Dairy farmers Rob and Sherri Morrill are no strangers to slim margins and the struggle to get by. Low milk prices, shrinking demand, and a tangle of tariffs have taken a toll on their Penacook dairy farm, as they have at small farms across the country.
The Morrills received a ray of good news last month with the passage of the 2018 federal Farm Bill, which increased financial assistance to dairy farmers suffering from low-profit margins.
Then the government shut down.
As a result of the impasse between President Donald Trump and Democratic Congressional leaders over border wall funding, portions of the federal government have been shuttered since Dec. 22. That includes the U.S. Department of Agriculture, the agency tasked with creating the rules and regulations to allow the new insurance to take effect. Until the government reopens, the program, “Dairy Margin Coverage,” can’t pay out any of the money to farmers.
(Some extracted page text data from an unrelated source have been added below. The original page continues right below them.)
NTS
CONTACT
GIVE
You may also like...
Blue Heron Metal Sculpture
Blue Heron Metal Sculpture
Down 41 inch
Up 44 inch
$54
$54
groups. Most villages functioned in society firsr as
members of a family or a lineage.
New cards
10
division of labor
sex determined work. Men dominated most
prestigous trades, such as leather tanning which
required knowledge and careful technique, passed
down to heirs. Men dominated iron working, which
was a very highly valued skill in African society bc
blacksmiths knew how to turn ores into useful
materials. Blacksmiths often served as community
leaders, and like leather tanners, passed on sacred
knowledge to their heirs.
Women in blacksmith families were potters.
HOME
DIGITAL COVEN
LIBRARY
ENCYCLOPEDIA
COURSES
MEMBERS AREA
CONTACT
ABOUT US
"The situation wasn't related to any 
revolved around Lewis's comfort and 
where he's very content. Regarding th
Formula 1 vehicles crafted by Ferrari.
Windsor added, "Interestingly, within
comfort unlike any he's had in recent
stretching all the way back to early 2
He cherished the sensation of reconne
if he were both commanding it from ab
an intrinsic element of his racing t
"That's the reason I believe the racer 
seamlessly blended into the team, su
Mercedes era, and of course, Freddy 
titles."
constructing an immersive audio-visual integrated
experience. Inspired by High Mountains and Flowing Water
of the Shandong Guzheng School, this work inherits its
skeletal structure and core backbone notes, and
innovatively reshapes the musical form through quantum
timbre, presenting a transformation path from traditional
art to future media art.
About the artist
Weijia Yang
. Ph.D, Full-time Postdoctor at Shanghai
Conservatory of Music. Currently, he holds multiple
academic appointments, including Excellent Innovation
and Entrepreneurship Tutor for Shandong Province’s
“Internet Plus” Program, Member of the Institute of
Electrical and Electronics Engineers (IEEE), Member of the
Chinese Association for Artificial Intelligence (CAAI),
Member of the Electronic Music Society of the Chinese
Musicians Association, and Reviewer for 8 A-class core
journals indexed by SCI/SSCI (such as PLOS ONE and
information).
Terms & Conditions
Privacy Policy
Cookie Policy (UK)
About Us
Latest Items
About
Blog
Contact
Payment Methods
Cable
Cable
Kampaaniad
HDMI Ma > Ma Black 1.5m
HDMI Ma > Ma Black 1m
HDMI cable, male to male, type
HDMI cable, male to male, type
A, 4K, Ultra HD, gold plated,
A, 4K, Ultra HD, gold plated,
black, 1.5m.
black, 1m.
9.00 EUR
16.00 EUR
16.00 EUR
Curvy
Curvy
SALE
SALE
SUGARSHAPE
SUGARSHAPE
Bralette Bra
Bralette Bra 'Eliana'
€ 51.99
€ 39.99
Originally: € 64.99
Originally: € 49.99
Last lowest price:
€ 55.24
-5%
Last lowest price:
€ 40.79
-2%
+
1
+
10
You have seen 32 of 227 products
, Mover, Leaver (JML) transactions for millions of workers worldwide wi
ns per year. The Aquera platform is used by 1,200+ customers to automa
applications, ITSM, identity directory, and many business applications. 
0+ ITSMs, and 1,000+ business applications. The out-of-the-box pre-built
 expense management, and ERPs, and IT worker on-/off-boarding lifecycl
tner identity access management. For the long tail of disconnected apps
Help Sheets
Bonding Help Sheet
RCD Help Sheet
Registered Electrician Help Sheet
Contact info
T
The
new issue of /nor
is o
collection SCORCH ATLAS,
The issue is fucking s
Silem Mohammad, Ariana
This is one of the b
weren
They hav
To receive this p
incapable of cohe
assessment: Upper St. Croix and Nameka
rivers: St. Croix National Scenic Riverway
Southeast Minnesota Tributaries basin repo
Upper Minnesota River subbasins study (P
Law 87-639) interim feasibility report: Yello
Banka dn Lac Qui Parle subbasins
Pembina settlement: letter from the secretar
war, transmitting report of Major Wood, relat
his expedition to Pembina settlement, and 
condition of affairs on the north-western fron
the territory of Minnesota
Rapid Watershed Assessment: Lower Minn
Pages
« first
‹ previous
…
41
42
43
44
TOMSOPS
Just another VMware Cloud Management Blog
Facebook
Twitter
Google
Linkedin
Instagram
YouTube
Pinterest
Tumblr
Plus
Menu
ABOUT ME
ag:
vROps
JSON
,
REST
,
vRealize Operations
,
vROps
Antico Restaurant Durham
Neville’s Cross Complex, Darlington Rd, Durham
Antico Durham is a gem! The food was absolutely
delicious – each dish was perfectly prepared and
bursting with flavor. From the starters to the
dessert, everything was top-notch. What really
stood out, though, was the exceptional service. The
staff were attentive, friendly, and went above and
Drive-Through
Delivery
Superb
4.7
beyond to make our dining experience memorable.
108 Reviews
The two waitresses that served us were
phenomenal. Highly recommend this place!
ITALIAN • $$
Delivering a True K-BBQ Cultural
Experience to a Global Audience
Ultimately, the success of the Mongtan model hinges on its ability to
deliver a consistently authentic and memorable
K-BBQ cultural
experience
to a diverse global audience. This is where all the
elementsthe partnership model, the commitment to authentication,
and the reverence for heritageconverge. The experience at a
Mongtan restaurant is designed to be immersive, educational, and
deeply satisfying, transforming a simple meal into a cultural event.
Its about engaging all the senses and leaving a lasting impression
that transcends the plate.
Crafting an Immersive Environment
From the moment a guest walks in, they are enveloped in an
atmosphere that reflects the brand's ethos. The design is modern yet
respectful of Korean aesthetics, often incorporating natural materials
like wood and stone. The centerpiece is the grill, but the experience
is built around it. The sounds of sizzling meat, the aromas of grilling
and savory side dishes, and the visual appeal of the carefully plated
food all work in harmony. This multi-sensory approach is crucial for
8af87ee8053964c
For the Morrills, that could mean losing out on assistance just ahead of the spring, when key payments to vendors arrive.
“That insurance money is helping to just pay everyday operating expenses,” Sherri Morrill said. “For a lot of us, it’s helping to cover payroll. It’s paying the electric bill.”
Farmers across the country have taken a hit from the government shutdown, which entered its 14th day Friday. For some around the country, the new freeze on loans has made it difficult for them to pay off past bills and plan for the next planting season. For others, like the Morrill’s, it’s the next few months that are proving to be the most critical.
The Morrills joined a crowd of 10 farmers at the New Hampshire Farm Bureau, at a roundtable event hosted by Democratic Sen. Jeanne Shaheen. They were among of several dairy farmers at the table who lamented a years-long squeeze on their operations and were pinning hopes on the Farm Bill to get them through a crunch.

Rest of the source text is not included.